‘Personhood’ Amendment Favors Dems

Colorado’s Democrats must be smiling. The so-called “personhood” amendment — which absurdly defines a fertilized egg as a person — seems headed for the ballot, as Electa Draper reports for The Denver Post.

Yes, the measure will bring out evangelicals and right-wing Catholics to the polls. But it will also motivate the left and women’s groups to vote against it. And it will convince most centrist and unaffiliated voters that Republicans are right-wing kooks, once Republicans start associating themselves with the measure.

How can Republicans avoid it? Bob Schaffer has claimed that abortion is “always wrong.” He’s already been pressured by the right for not being hard-core enough against abortion. He cannot persuasively dodge the issue as a state matter (when he’s running for U.S. Senate), because, as WorldNetDaily puts it, the measure may be the “silver bullet to kill Roe v. Wade.” It is a federal as well as a state issue.

Republicans have given themselves a choice of platforms for this Fall: hypocrites or women-killers. For one of the results of the measure, should it be passed and legally enforced, would be to endanger the lives of women. Kristi Burton, leader of the drive, said the measure would force us to “balance the interests” of a fertilized egg with those of the mother, Draper reports. What that means, in practice, is that some women will die, because doctors could be prosecuted for performing abortions in boarderline cases.

The brilliance of Colorado Republicans continually amazes me.

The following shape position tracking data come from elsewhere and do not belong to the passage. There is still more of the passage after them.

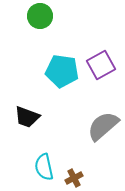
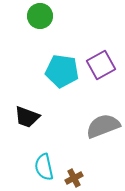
gray semicircle: rotated 20 degrees clockwise
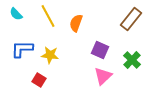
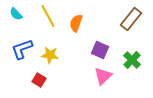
blue L-shape: rotated 20 degrees counterclockwise
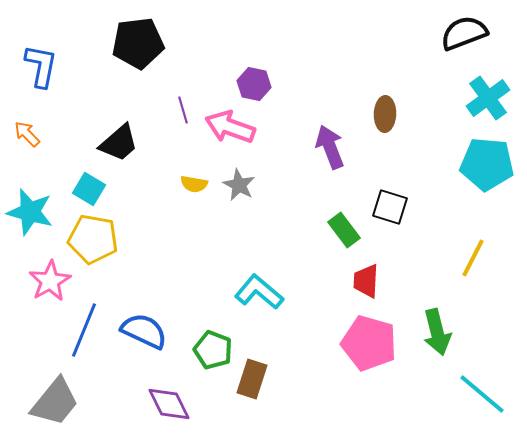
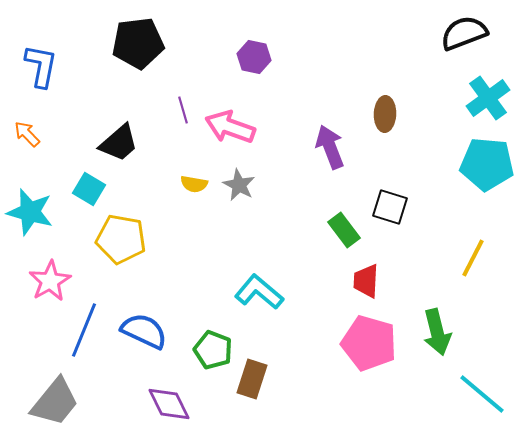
purple hexagon: moved 27 px up
yellow pentagon: moved 28 px right
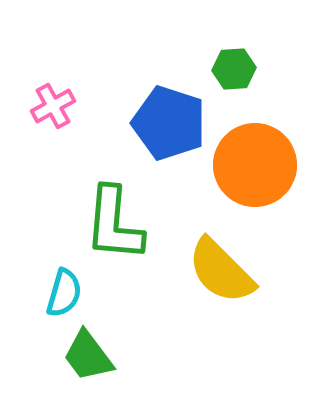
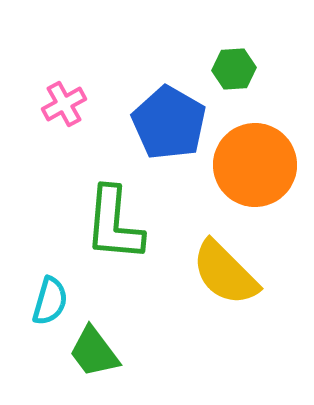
pink cross: moved 11 px right, 2 px up
blue pentagon: rotated 12 degrees clockwise
yellow semicircle: moved 4 px right, 2 px down
cyan semicircle: moved 14 px left, 8 px down
green trapezoid: moved 6 px right, 4 px up
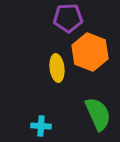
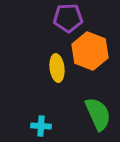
orange hexagon: moved 1 px up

In a way, it’s nice that the evangelicals have placed their cards on the table, bypassing the careful game of incrementalism. The logical conclusion of the religious right’s stance on abortion is that a fertilized egg is a person (because infused by God with a soul) and must be legally protected. And that is the debate that we will have for the next six months (assuming there’s nothing squirrelly with the signatures).

Thankfully, the measure is doomed (assuming a vigorous opposition campaign). No reasonable person regards a fertilized egg as a person, with all the rights of you and me. A fertilized egg is a potential person, and there is a big difference. I suspect that the measure will go down to defeat with at least 60 percent against. So it’s a losing issue for Republicans either way. Meanwhile, the big-money Democratic donors will be more than happy to hammer any Republican (in an up-for-grabs seat) foolish enough to endorse the measure. Just how large of an advantage do Republicans (who retain the registered-voter edge) want to give Democrats in this state?

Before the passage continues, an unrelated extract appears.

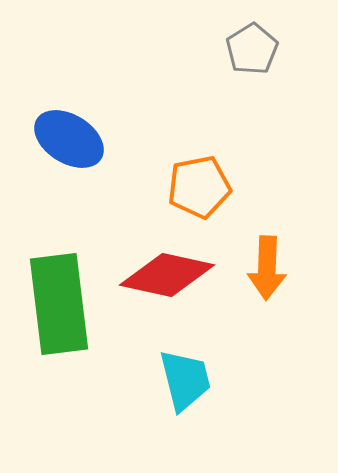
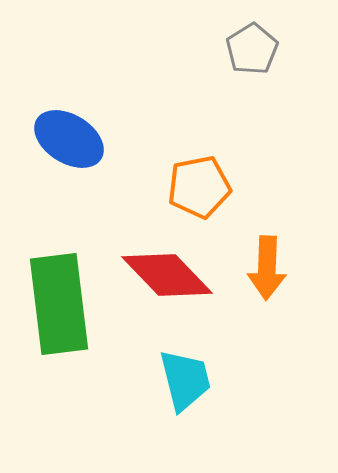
red diamond: rotated 34 degrees clockwise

If Republicans had a lick of sense — and I’m convinced that they don’t — they would come out in droves against the measure. I predict that they won’t, which indicates only the extent that the religious right has them politician-whipped.

4 thoughts on “‘Personhood’ Amendment Favors Dems”

  1. This is a loser issue from the git go as I see it. I am not at all pro abortion, but I am also not at all about forcing a mother to have a child, that is say, the product of rape. Or destind to be born without a brain.
    Then there is the misandry aspect; I will support abortion on demand, when fathers can refuse to pay child support if the mother refuses to abort.

  2. Are people (persons) out of their minds? Pro-choice does not mean pro-abortion. For all their claims to preserving freedom, Republicans seem work hard at taking them away.

  3. Perhaps Republicans are more concerned with the freedoms of the children being killed than they are concerned with the women who (pennies to gold bars) risk their lives having them.

  4. There can be no doubt that Republicans who endorse Amendment 48, whether explicitly or by (unthinking) implication, would sacrifice the lives of some women in order to save fertilized eggs. By calling eggs/embryos/fetuses “children,” the anonymous post above presumes that a fertilized egg is a person, without bothering to make an argument to that effect.